(Data to process)
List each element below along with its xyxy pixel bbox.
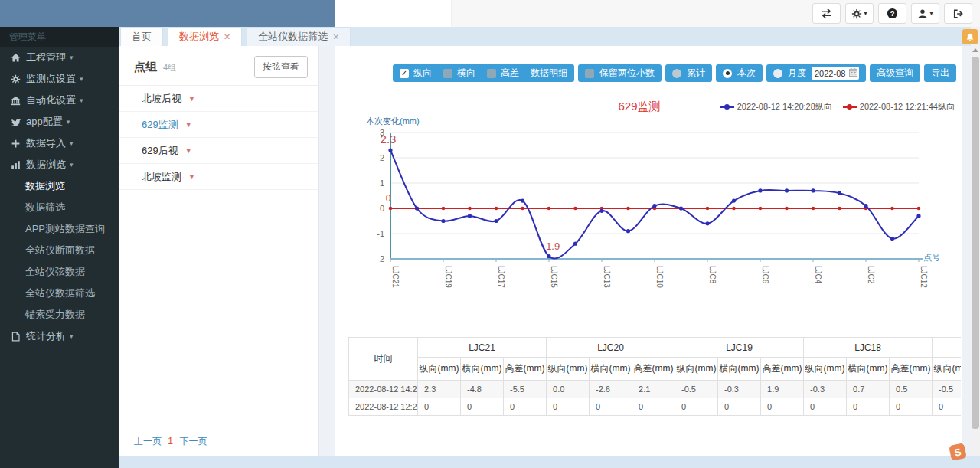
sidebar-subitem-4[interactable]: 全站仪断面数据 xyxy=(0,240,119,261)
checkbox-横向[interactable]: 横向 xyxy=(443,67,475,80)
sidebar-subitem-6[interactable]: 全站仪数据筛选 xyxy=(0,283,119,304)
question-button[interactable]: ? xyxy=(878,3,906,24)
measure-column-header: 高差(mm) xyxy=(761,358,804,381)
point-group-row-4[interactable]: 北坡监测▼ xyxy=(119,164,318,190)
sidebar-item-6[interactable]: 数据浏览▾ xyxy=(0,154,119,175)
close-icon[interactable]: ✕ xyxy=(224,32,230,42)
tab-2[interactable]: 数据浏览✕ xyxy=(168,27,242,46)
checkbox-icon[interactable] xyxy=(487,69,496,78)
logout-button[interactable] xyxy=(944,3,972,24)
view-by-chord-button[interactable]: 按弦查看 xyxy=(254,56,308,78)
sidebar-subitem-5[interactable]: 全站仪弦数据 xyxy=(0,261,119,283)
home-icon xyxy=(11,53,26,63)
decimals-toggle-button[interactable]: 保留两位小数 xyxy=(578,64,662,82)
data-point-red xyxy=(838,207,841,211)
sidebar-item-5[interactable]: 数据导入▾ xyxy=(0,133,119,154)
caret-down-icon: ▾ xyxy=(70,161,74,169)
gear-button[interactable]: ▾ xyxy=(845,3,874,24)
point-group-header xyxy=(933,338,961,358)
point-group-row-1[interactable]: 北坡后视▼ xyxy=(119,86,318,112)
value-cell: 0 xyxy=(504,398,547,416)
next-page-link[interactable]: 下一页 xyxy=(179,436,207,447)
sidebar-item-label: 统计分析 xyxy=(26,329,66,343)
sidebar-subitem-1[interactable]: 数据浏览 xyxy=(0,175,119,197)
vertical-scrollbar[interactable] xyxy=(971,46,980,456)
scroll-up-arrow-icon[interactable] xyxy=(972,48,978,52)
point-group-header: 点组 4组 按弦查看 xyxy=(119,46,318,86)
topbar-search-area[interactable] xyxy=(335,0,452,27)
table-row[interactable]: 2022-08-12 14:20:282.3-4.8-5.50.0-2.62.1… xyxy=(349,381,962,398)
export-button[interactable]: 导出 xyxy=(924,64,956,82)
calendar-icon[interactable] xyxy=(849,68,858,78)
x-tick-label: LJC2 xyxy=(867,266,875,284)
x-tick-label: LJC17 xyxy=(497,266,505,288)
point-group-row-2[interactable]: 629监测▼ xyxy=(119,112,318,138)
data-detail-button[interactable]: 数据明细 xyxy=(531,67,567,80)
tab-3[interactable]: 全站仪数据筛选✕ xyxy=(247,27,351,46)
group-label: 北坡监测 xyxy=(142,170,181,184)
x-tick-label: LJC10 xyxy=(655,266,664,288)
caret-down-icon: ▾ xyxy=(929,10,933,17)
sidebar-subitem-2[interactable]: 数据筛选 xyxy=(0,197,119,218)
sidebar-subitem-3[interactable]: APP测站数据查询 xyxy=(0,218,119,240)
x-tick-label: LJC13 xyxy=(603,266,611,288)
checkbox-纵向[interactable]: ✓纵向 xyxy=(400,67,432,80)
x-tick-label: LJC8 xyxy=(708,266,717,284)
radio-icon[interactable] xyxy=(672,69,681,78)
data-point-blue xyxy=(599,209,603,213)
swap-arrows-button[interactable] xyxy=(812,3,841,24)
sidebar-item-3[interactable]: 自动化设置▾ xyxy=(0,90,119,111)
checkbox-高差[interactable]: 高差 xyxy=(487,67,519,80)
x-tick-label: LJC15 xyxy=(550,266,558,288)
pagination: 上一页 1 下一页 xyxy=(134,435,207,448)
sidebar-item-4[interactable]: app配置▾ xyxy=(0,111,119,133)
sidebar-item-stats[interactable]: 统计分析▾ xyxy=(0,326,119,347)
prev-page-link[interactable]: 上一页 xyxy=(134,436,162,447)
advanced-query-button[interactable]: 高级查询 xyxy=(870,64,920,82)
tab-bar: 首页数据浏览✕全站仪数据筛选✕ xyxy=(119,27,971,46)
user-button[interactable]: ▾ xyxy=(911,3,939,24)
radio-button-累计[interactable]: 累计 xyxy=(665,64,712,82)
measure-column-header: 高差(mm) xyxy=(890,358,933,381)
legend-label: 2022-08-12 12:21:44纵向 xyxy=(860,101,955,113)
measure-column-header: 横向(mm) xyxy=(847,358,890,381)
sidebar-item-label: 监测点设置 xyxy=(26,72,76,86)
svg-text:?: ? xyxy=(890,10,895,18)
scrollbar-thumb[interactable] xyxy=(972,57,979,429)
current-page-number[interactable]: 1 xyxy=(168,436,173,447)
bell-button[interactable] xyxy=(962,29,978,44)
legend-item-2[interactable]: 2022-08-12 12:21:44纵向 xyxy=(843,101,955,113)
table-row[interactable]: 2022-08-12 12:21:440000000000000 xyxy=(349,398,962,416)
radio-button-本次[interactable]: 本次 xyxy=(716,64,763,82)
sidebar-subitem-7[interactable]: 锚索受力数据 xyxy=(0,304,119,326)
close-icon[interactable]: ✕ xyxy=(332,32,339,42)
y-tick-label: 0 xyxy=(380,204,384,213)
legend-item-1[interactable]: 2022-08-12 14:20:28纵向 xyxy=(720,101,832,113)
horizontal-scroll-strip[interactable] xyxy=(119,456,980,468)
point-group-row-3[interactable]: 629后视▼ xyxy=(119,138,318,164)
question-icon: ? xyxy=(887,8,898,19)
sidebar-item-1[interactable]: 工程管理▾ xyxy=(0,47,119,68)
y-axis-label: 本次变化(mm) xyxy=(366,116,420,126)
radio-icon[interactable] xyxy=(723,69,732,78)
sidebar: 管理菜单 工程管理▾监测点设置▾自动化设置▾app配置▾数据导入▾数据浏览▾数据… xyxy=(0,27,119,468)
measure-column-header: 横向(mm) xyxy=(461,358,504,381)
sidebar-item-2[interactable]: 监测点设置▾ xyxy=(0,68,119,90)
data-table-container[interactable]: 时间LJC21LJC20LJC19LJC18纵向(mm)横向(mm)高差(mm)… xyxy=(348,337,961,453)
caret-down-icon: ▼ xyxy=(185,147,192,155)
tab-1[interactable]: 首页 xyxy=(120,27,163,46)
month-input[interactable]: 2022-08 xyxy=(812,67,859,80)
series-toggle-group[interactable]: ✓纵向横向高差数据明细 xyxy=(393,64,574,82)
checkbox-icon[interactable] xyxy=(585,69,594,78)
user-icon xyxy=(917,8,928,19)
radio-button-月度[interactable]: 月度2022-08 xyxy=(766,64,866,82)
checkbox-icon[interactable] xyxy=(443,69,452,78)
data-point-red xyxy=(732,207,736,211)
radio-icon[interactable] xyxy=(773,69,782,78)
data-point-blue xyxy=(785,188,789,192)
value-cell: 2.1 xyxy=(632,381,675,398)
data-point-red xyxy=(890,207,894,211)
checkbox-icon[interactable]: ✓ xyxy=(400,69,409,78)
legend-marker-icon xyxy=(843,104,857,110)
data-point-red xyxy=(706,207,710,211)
(End Data to process)
:: Assignment ::
Print all of the entries word for word. Skip any images they contain.

:: Problem solution ::
List each element below along with its xyxy pixel bbox.
sidebar-subitem-4[interactable]: 全站仪断面数据 xyxy=(0,240,119,261)
checkbox-横向[interactable]: 横向 xyxy=(443,67,475,80)
sidebar-subitem-6[interactable]: 全站仪数据筛选 xyxy=(0,283,119,304)
question-button[interactable]: ? xyxy=(878,3,906,24)
measure-column-header: 高差(mm) xyxy=(761,358,804,381)
point-group-row-4[interactable]: 北坡监测▼ xyxy=(119,164,318,190)
sidebar-item-6[interactable]: 数据浏览▾ xyxy=(0,154,119,175)
close-icon[interactable]: ✕ xyxy=(224,32,230,42)
tab-2[interactable]: 数据浏览✕ xyxy=(168,27,242,46)
checkbox-icon[interactable] xyxy=(487,69,496,78)
logout-button[interactable] xyxy=(944,3,972,24)
view-by-chord-button[interactable]: 按弦查看 xyxy=(254,56,308,78)
sidebar-subitem-5[interactable]: 全站仪弦数据 xyxy=(0,261,119,283)
home-icon xyxy=(11,53,26,63)
decimals-toggle-button[interactable]: 保留两位小数 xyxy=(578,64,662,82)
data-point-red xyxy=(838,207,841,211)
sidebar-item-5[interactable]: 数据导入▾ xyxy=(0,133,119,154)
caret-down-icon: ▾ xyxy=(70,161,74,169)
gear-button[interactable]: ▾ xyxy=(845,3,874,24)
point-group-header xyxy=(933,338,961,358)
point-group-row-1[interactable]: 北坡后视▼ xyxy=(119,86,318,112)
value-cell: 0 xyxy=(504,398,547,416)
next-page-link[interactable]: 下一页 xyxy=(179,436,207,447)
sidebar-item-label: 统计分析 xyxy=(26,329,66,343)
sidebar-subitem-1[interactable]: 数据浏览 xyxy=(0,175,119,197)
vertical-scrollbar[interactable] xyxy=(971,46,980,456)
scroll-up-arrow-icon[interactable] xyxy=(972,48,978,52)
point-group-header: 点组 4组 按弦查看 xyxy=(119,46,318,86)
topbar-search-area[interactable] xyxy=(335,0,452,27)
table-row[interactable]: 2022-08-12 14:20:282.3-4.8-5.50.0-2.62.1… xyxy=(349,381,962,398)
export-button[interactable]: 导出 xyxy=(924,64,956,82)
calendar-icon[interactable] xyxy=(849,68,858,78)
x-tick-label: LJC2 xyxy=(867,266,875,284)
x-tick-label: LJC17 xyxy=(497,266,505,288)
point-group-row-2[interactable]: 629监测▼ xyxy=(119,112,318,138)
data-detail-button[interactable]: 数据明细 xyxy=(531,67,567,80)
tab-3[interactable]: 全站仪数据筛选✕ xyxy=(247,27,351,46)
group-label: 北坡监测 xyxy=(142,170,181,184)
x-tick-label: LJC10 xyxy=(655,266,664,288)
caret-down-icon: ▾ xyxy=(929,10,933,17)
sidebar-subitem-2[interactable]: 数据筛选 xyxy=(0,197,119,218)
sidebar-subitem-3[interactable]: APP测站数据查询 xyxy=(0,218,119,240)
x-tick-label: LJC13 xyxy=(603,266,611,288)
checkbox-纵向[interactable]: ✓纵向 xyxy=(400,67,432,80)
x-tick-label: LJC8 xyxy=(708,266,717,284)
radio-icon[interactable] xyxy=(672,69,681,78)
data-point-blue xyxy=(599,209,603,213)
swap-arrows-button[interactable] xyxy=(812,3,841,24)
sidebar-item-3[interactable]: 自动化设置▾ xyxy=(0,90,119,111)
checkbox-高差[interactable]: 高差 xyxy=(487,67,519,80)
x-tick-label: LJC15 xyxy=(550,266,558,288)
pagination: 上一页 1 下一页 xyxy=(134,435,207,448)
sidebar-item-4[interactable]: app配置▾ xyxy=(0,111,119,133)
sidebar-item-stats[interactable]: 统计分析▾ xyxy=(0,326,119,347)
prev-page-link[interactable]: 上一页 xyxy=(134,436,162,447)
advanced-query-button[interactable]: 高级查询 xyxy=(870,64,920,82)
tab-bar: 首页数据浏览✕全站仪数据筛选✕ xyxy=(119,27,971,46)
user-button[interactable]: ▾ xyxy=(911,3,939,24)
radio-button-累计[interactable]: 累计 xyxy=(665,64,712,82)
measure-column-header: 高差(mm) xyxy=(890,358,933,381)
legend-label: 2022-08-12 12:21:44纵向 xyxy=(860,101,955,113)
measure-column-header: 横向(mm) xyxy=(847,358,890,381)
sidebar-item-label: 监测点设置 xyxy=(26,72,76,86)
svg-text:?: ? xyxy=(890,10,895,18)
scrollbar-thumb[interactable] xyxy=(972,57,979,429)
current-page-number[interactable]: 1 xyxy=(168,436,173,447)
bell-button[interactable] xyxy=(962,29,978,44)
legend-item-2[interactable]: 2022-08-12 12:21:44纵向 xyxy=(843,101,955,113)
table-row[interactable]: 2022-08-12 12:21:440000000000000 xyxy=(349,398,962,416)
radio-button-本次[interactable]: 本次 xyxy=(716,64,763,82)
sidebar-subitem-7[interactable]: 锚索受力数据 xyxy=(0,304,119,326)
close-icon[interactable]: ✕ xyxy=(332,32,339,42)
y-tick-label: 0 xyxy=(380,204,384,213)
legend-item-1[interactable]: 2022-08-12 14:20:28纵向 xyxy=(720,101,832,113)
horizontal-scroll-strip[interactable] xyxy=(119,456,980,468)
point-group-row-3[interactable]: 629后视▼ xyxy=(119,138,318,164)
question-icon: ? xyxy=(887,8,898,19)
sidebar-item-1[interactable]: 工程管理▾ xyxy=(0,47,119,68)
y-axis-label: 本次变化(mm) xyxy=(366,116,420,126)
radio-icon[interactable] xyxy=(723,69,732,78)
sidebar: 管理菜单 工程管理▾监测点设置▾自动化设置▾app配置▾数据导入▾数据浏览▾数据… xyxy=(0,27,119,468)
measure-column-header: 横向(mm) xyxy=(461,358,504,381)
sidebar-item-2[interactable]: 监测点设置▾ xyxy=(0,68,119,90)
data-table-container[interactable]: 时间LJC21LJC20LJC19LJC18纵向(mm)横向(mm)高差(mm)… xyxy=(348,337,961,453)
caret-down-icon: ▼ xyxy=(185,147,192,155)
tab-1[interactable]: 首页 xyxy=(120,27,163,46)
month-input[interactable]: 2022-08 xyxy=(812,67,859,80)
series-toggle-group[interactable]: ✓纵向横向高差数据明细 xyxy=(393,64,574,82)
checkbox-icon[interactable] xyxy=(585,69,594,78)
user-icon xyxy=(917,8,928,19)
radio-button-月度[interactable]: 月度2022-08 xyxy=(766,64,866,82)
checkbox-icon[interactable] xyxy=(443,69,452,78)
data-point-red xyxy=(732,207,736,211)
radio-icon[interactable] xyxy=(773,69,782,78)
data-point-blue xyxy=(785,188,789,192)
value-cell: 2.1 xyxy=(632,381,675,398)
data-point-red xyxy=(890,207,894,211)
checkbox-icon[interactable]: ✓ xyxy=(400,69,409,78)
legend-marker-icon xyxy=(843,104,857,110)
data-point-red xyxy=(706,207,710,211)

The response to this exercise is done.